Segment Start: Materials provided

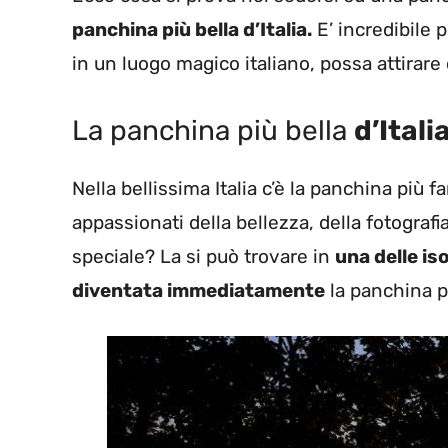
panchina più bella d’Italia.
E’ incredibile
in un luogo magico italiano, possa attirare
La panchina più bella
d’Itali
Nella bellissima Italia c’è la panchina più
appassionati della bellezza, della fotograf
speciale? La si può trovare in
una delle is
diventata immediatamente
la panchina p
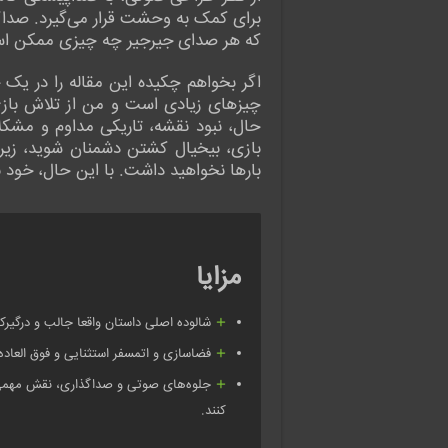
برای کمک به وحشت قرار می‌گیرد. صداگذ
که هر صدای جیرجیر چه چیزی ممکن است
چیزهای زیادی است و من از تلاش بازی
حال، نبود نقشه، تاریکی مداوم و مشک
بازی، بیخیال کشتن دشمنان شوید، زیرا آ
بارها نخواهید داشت. با این حال، خود 
مزایا
شالوده اصلی داستان واقعا جالب و درگیرک
فضاسازی و اتمسفر استثنایی و فوق العاده 
جلوه‌های صوتی و صداگذاری، نقش مهمی
کنند.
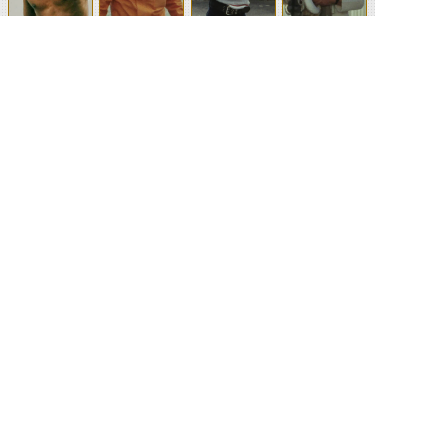
アマゾン
立花藤兵衛（ア
岡村まさひこ
岡村りつ子
マゾン）
南伸夫
©石森プロ・テレビ朝日・ADK EM・東映 ©東映・東映ビデオ・石森プロ ©石森プロ・東映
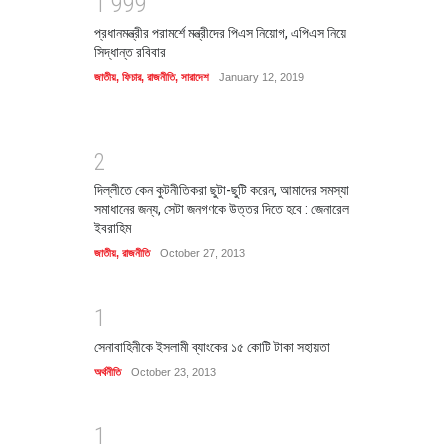
1
9
9
9
প্রধানমন্ত্রীর পরামর্শে মন্ত্রীদের পিএস নিয়োগ, এপিএস নিয়ে
সিদ্ধান্ত রবিবার
জাতীয়
,
ফিচার
,
রাজনীতি
,
সারাদেশ
January 12, 2019
2
দিল্লীতে কেন কুটনীতিকরা ছুটা-ছুটি করেন, আমাদের সমস্যা
সমাধানের জন্য, সেটা জনগণকে উত্তর দিতে হবে : জেনারেল
ইবরাহিম
জাতীয়
,
রাজনীতি
October 27, 2013
1
সেনাবাহিনীকে ইসলামী ব্যাংকের ১৫ কোটি টাকা সহায়তা
অর্থনীতি
October 23, 2013
1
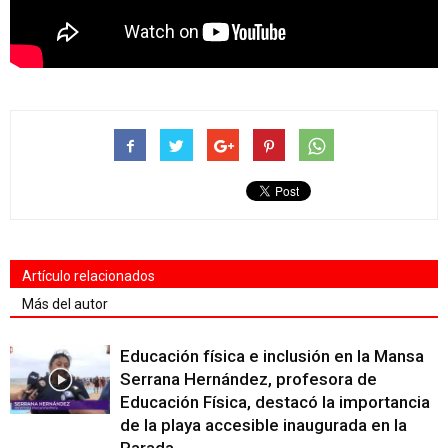
Artículo relacionados
Más del autor
Educación física e inclusión en la Mansa
Serrana Hernández, profesora de
Educación Física, destacó la importancia
de la playa accesible inaugurada en la
Parada...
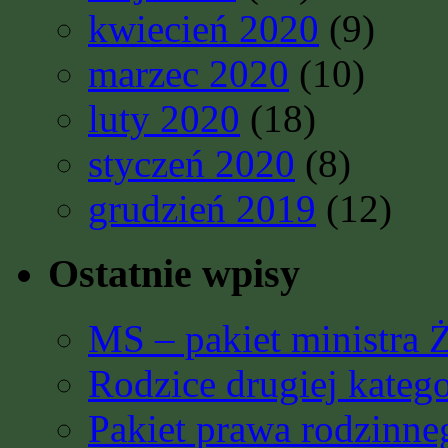
kwiecień 2020
(9)
marzec 2020
(10)
luty 2020
(18)
styczeń 2020
(8)
grudzień 2019
(12)
Ostatnie wpisy
MS – pakiet ministra 
Rodzice drugiej katego
Pakiet prawa rodzinn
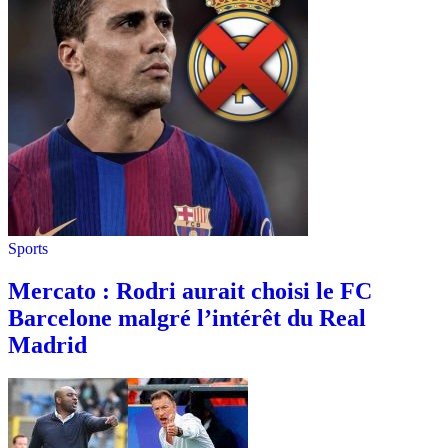
Sports
Mercato : Rodri aurait choisi le FC
Barcelone malgré l’intérêt du Real
Madrid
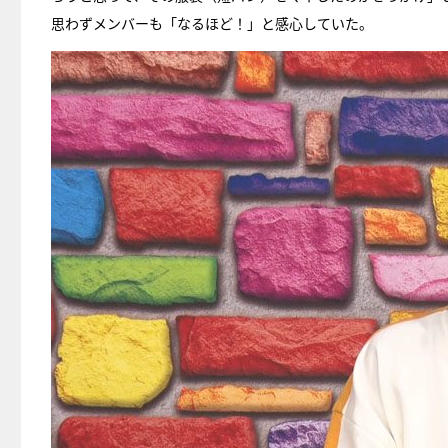
思わずメンバーも「なるほど！」と感心していた。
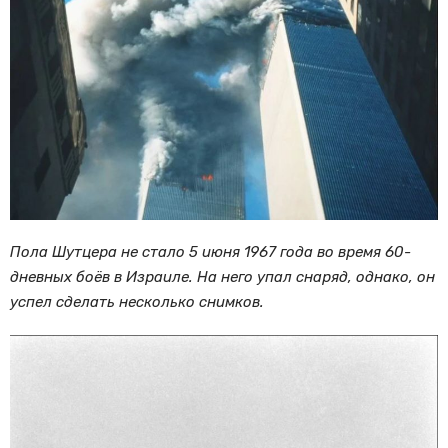
Пола Шутцера не стало 5 июня 1967 года во время 60-
дневных боёв в Израиле. На него упал снаряд, однако, он
успел сделать несколько снимков.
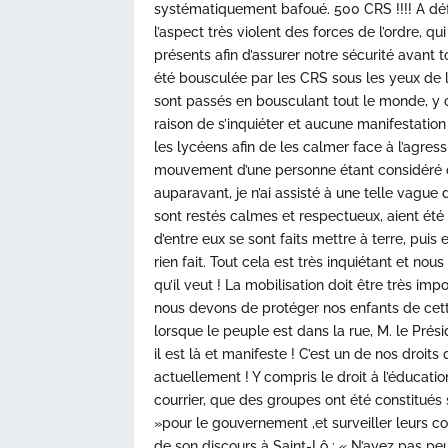
systématiquement bafoué. 500 CRS !!!! A défau
l’aspect très violent des forces de l’ordre, qu
présents afin d’assurer notre sécurité avant t
été bousculée par les CRS sous les yeux de 
sont passés en bousculant tout le monde, y c
raison de s’inquiéter et aucune manifestation
les lycéens afin de les calmer face à l’agres
mouvement d’une personne étant considéré 
auparavant, je n’ai assisté à une telle vague 
sont restés calmes et respectueux, aient ét
d’entre eux se sont faits mettre à terre, pui
rien fait. Tout cela est très inquiétant et nou
qu’il veut ! La mobilisation doit être très im
nous devons de protéger nos enfants de cett
lorsque le peuple est dans la rue, M. le Pré
il est là et manifeste ! C’est un de nos droi
actuellement ! Y compris le droit à l’éducati
courrier, que des groupes ont été constitués 
»pour le gouvernement ,et surveiller leurs co
de son discours à Saint-Lô : « N’ayez pas pe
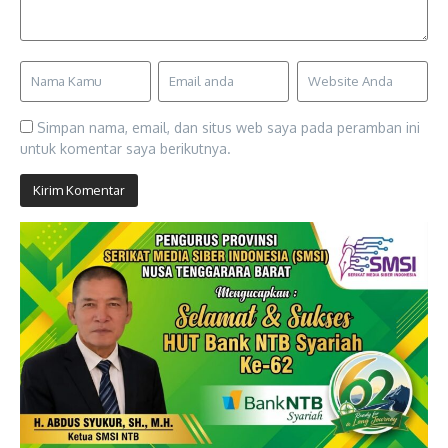
Simpan nama, email, dan situs web saya pada peramban ini
untuk komentar saya berikutnya.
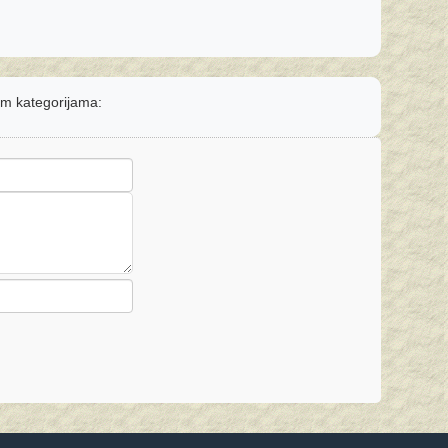
nim kategorijama:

Segment End: Materials provided

Task prompt
Please output exactly the lines from the line containing "marzec 2020" through the last line of the records above, both included, and leave out any pictures.

Output for this task
marzec 2020
(10)
luty 2020
(18)
styczeń 2020
(8)
grudzień 2019
(12)
Ostatnie wpisy
MS – pakiet ministra 
Rodzice drugiej katego
Pakiet prawa rodzinn
Sports
Mercato : Rodri aurait choisi le FC
Barcelone malgré l’intérêt du Real
Madrid
思わずメンバーも「なるほど！」と感心していた。
Пола Шутцера не стало 5 июня 1967 года во время 60-
дневных боёв в Израиле. На него упал снаряд, однако, он
успел сделать несколько снимков.
systématiquement bafoué. 500 CRS !!!! A défau
l’aspect très violent des forces de l’ordre, qu
présents afin d’assurer notre sécurité avant t
été bousculée par les CRS sous les yeux de 
sont passés en bousculant tout le monde, y c
raison de s’inquiéter et aucune manifestation
les lycéens afin de les calmer face à l’agres
mouvement d’une personne étant considéré 
auparavant, je n’ai assisté à une telle vague 
sont restés calmes et respectueux, aient ét
d’entre eux se sont faits mettre à terre, pui
rien fait. Tout cela est très inquiétant et nou
qu’il veut ! La mobilisation doit être très im
nous devons de protéger nos enfants de cett
lorsque le peuple est dans la rue, M. le Pré
il est là et manifeste ! C’est un de nos droi
actuellement ! Y compris le droit à l’éducati
courrier, que des groupes ont été constitués 
»pour le gouvernement ,et surveiller leurs co
de son discours à Saint-Lô : « N’ayez pas pe
Simpan nama, email, dan situs web saya pada peramban ini
untuk komentar saya berikutnya.
nim kategorijama:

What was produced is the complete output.